Luckily no one was hurt. Even though it wasn’t a major accident involving others, those driving conditions still stick with her to this day. Heading out in the snow triggers those memories.
“It just left a little scar on me and a little bit of fear,” she said.
Kathy’s already had the safe driving talk with her daughter who’s now 16 herself. It’s likely an issue for thousands of new drivers.
According to the Michigan Secretary of State, since April 1 nearly 73,000 teens just got their license.
Meaning this will be their first winter driving in the snow and ice.
When you factor in those with learner's permits, 386,000+ teens in the entire state could be on the road at any given time.
As for older drivers, there are more than a million people in Michigan over 70 who may be taking it slow too.
Which is why Kathy hopes other drivers show some grace, as you never know who’s behind the wheel in front of you.
“What’s the rush, right? If they want to go slow, if they feel the need to be taking their time, respect that,” she said. “You don’t know what their day has been like, you know; you don’t know where they need to get to or what they have in the car--what precious cargo they’re carrying. Just always have grace for people, and don’t be in such a rush to get somewhere.”

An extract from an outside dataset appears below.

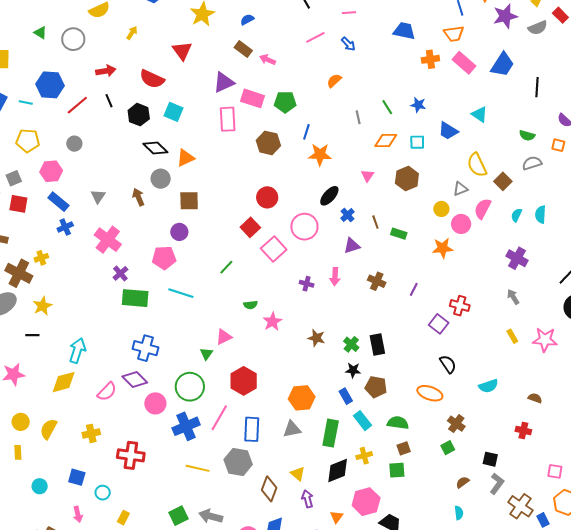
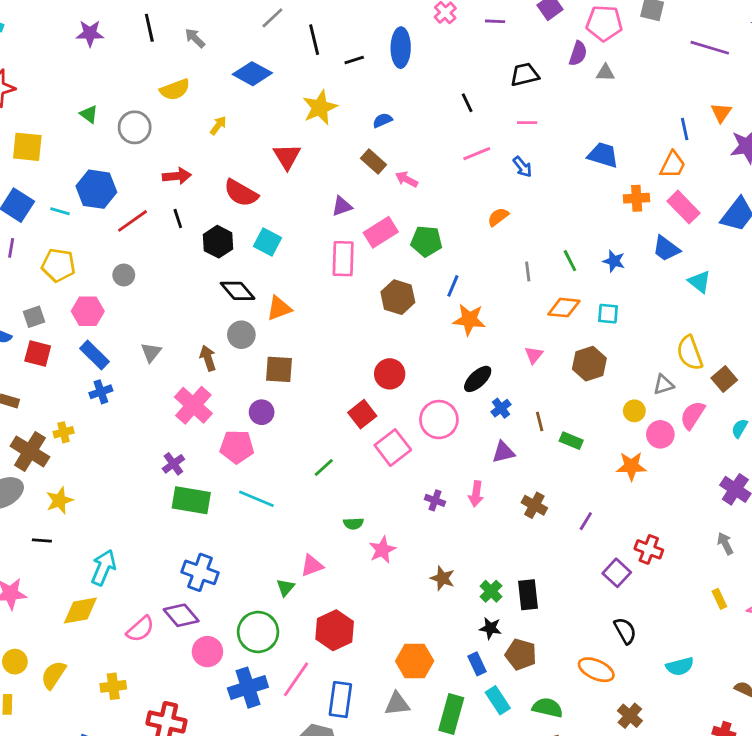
orange trapezoid: (454, 34) -> (673, 165), turned -60
purple triangle: (224, 82) -> (342, 206), size x0.7
pink rectangle: (253, 98) -> (381, 232), turned -55
blue trapezoid: (448, 131) -> (666, 249), moved
pink cross: (108, 240) -> (193, 405), moved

Michigan State Police tell me if conditions are so extreme that someone drives under the minimum speed limit on the highway, the odds of getting pulled over for going too slow are very low.
If people are passing you, you can put on your hazards.
MSP says if you cannot operate your vehicle safely in the conditions and you end up going into a ditch or hitting someone else, you can get cited.